Sur les ordres du prince héritier saoudien, Mohamed ben Salman, des dizaines de personnalités haut-placées ont été arrêtées samedi 4 novembre dans le pays.
Onze princes et quatre ministres en exercice, des hommes d’affaires et des grands noms des médias. Samedi 4 novembre, sous couvert de lutte anti-corruption, le prince héritier d’Arabie saoudite, Mohamed ben Salman – surnommé « MBS » –, a orchestré la plus grande purge jamais connue dans le pays, dont la création remonte aux années 1930. « Une opération coup de poing » pour Fatiha Dazi-Héni*, politologue spécialiste de la Péninsule arabique, « précédée au mois de septembre par une vague d’arrestation de personnes qui exprimaient leur désaccord avec la politique du prince ou la concentration de ses pouvoirs. »
« Cohérence stratégique »
MBS, souvent présenté comme le « fils préféré » de l’actuel souverain d’Arabie saoudite, le roi Salmane, empile effectivement les casquettes : prince héritier, vice-Premier ministre, ministre de la Défense, président du Conseil des affaires économiques, chargé de la stratégie pétrolière du pays et, depuis deux jours, à la tête de la commission anti-corruption fraichement créée.

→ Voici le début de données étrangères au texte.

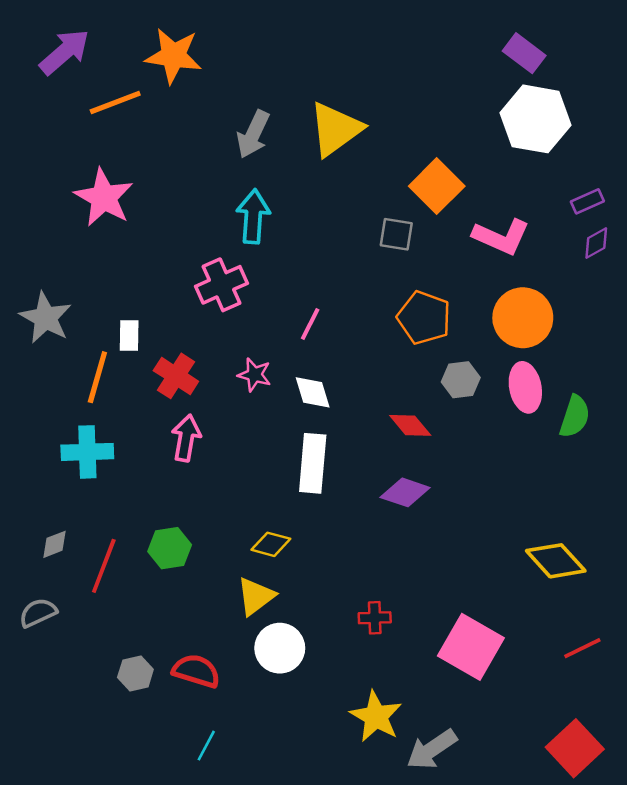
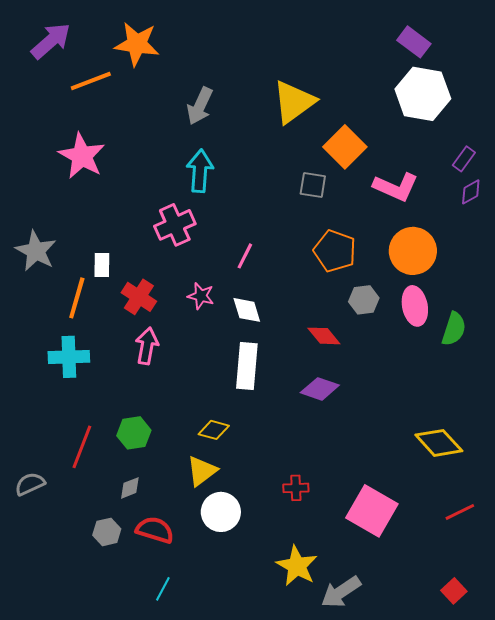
yellow triangle: (335, 129) -> (294, 102), moved
purple rectangle: (587, 201) -> (464, 159), turned -30
gray diamond: (54, 544) -> (130, 488), moved
red square: (575, 748) -> (454, 591), size x0.6

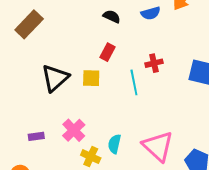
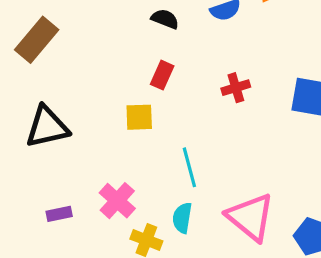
black triangle: (55, 78) -> (47, 127), moved, turned 32
cyan line: (134, 82) -> (189, 167), moved

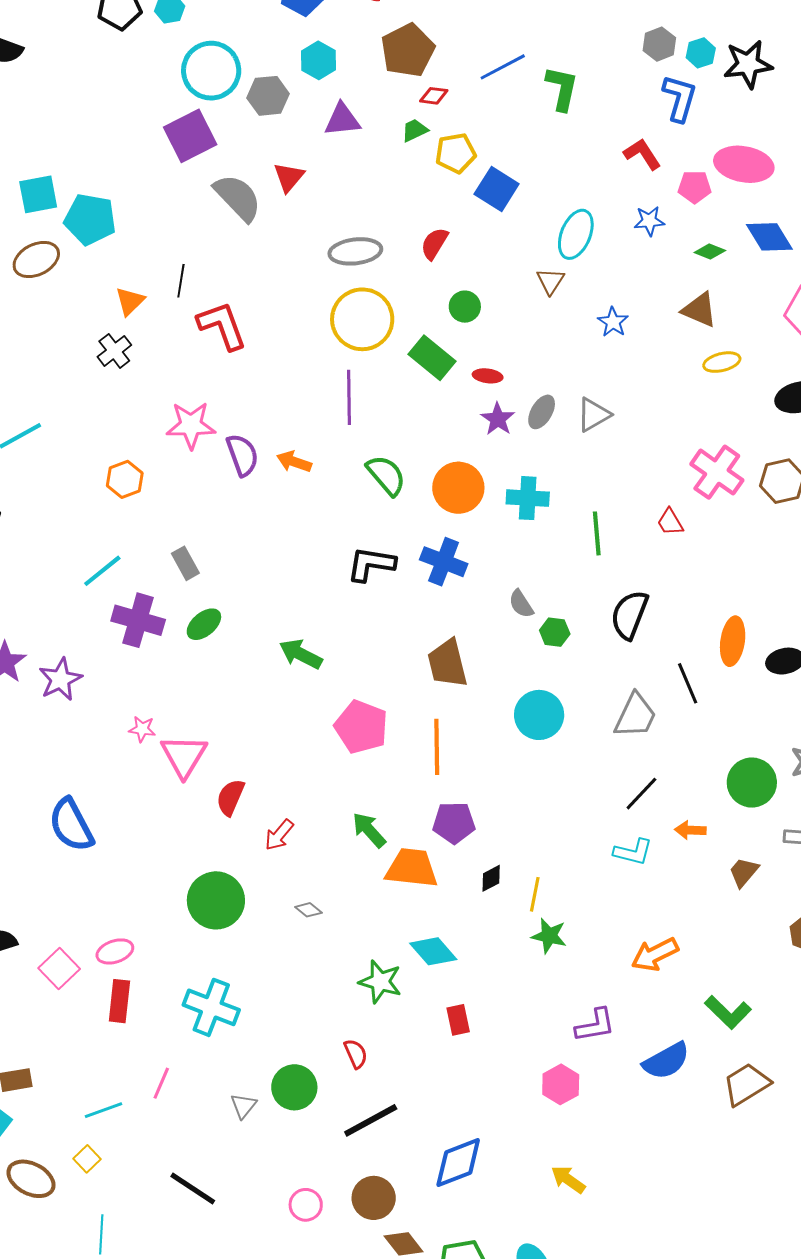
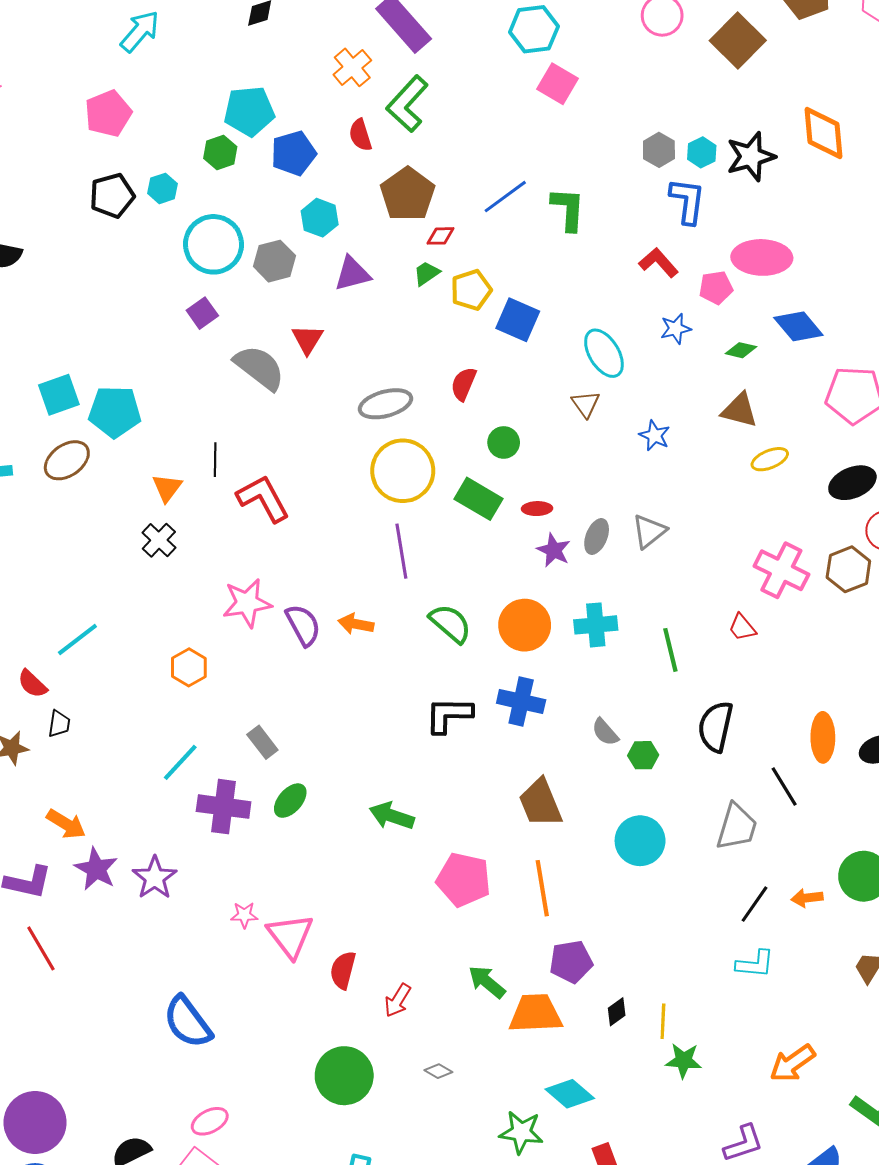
purple square: (190, 136) -> (202, 313), size x0.6
cyan ellipse: (576, 234) -> (604, 353), turned -45
orange arrow: (690, 830) -> (807, 898), moved
pink ellipse: (115, 951) -> (210, 1121), moved

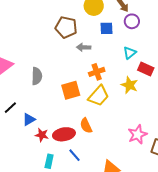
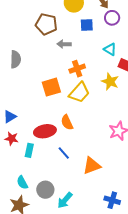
cyan triangle: (130, 53) -> (110, 49), turned -48
gray semicircle: (37, 76) -> (16, 59), moved
red star: (42, 135) -> (12, 139), moved
blue line: (75, 155) -> (64, 153), moved
cyan rectangle: (49, 161) -> (29, 150), moved

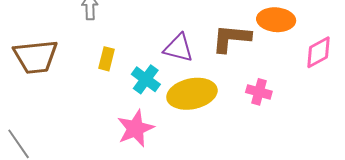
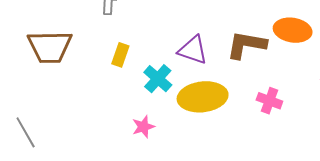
pink star: (135, 128) -> (143, 127), size x0.6

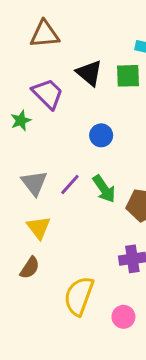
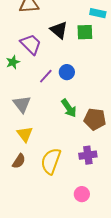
purple line: (70, 184) -> (46, 76), moved
yellow semicircle: (79, 296) -> (51, 161), moved

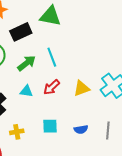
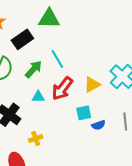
red arrow: (52, 87) -> (62, 89), size x1.4
cyan square: (50, 126) -> (84, 113), moved

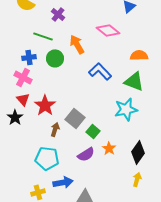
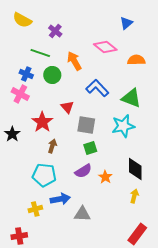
orange semicircle: (139, 55) -> (136, 60), moved
blue cross: (29, 57) -> (26, 74), turned 32
red triangle: (23, 99) -> (67, 107), moved
gray square: (75, 118) -> (86, 125), moved, turned -30
green square: (93, 131) -> (90, 148), turned 32
orange star: (109, 148) -> (105, 177), moved
black diamond: (138, 152) -> (135, 169), turned -35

Pour beaucoup, la chose est entendue : Mohamed ben Salman cherche à s’imposer aux yeux de tous comme le futur roi, et l’étendard anti-corruption n’est qu’un prétexte. « La corruption permet de légitimer un coup politique vis-à-vis de la population » d’après Frédéric Encel*, géopolitologue.
La question qui se pose à présent, selon lui, est de savoir ce qui va se passer dans les prochaines semaines. « Je ne crois pas qu’il puisse y avoir de procès rapides et des incarcérations de personnalités », qui sont tout de même en résidence surveillée actuellement. Pour Fatiha Dazi-Héni, « il y a une vraie cohérence stratégique » dans le coup de filet opéré par MBS. « Pour le moment, le prince concentre tous les pouvoirs entre ses mains mais il va s’appuyer sur de nouvelles alliances » qu’il est d’ailleurs en train de « régénérer ». Le but ? Se tourner vers « une nouvelle génération » pour gouverner.
« Il est contesté par une partie des princes »
Fin octobre, lors d’un forum économique, il avait déclaré qu’il souhaitait un pays « modéré », loin de l’image rigoriste que l’on peut se faire de l’Arabie saoudite. Dont la « religion d’Etat » n’est autre que le wahhabisme, un courant radical de l’islam qui inspire aujourd’hui la plupart des organisations djihadistes. « Nous n’allons pas passer trente ans de plus de notre vie à nous accommoder d’idées extrémistes et nous allons les détruire maintenant » avait-il martelé. MBS « souhaite assoir son pouvoir tant que son père est là » explique Agnès Levallois*, consultante spécialiste du Moyen-Orient. « Il prend tous les moyens pour affirmer de manière solide son pouvoir, parce qu’il est contesté par une partie des princes » qui voient d’un mauvais œil, notamment, ses envies de changement.
Tout comme la population, qui bien que majoritairement jeune – 70 % des Saoudiens ont moins de 30 ans –, reste assez conservatrice. « Aujourd’hui, les gens ne savent pas où va l’Arabie saoudite et ils ont peur, ils ne sont pas forcément contents de ce qui se passe actuellement mais ne peuvent pas l’exprimer » renseigne Clarence Rodriguez*, journaliste et correspondante à Riyad entre 2005 et 2017. Une raison toute simple à cela : les manifestations sont interdites dans le pays. Une mesure que le prince héritier, une fois sur le trône, essaiera peut-être de modifier. C’est lui qui est à l’origine du droit de conduire pour les femmes, par exemple, ainsi que de celui d’ouvrir des salles de cinéma.
*Intervenant dans l’émission C dans l’air du lundi 6 novembre 2017.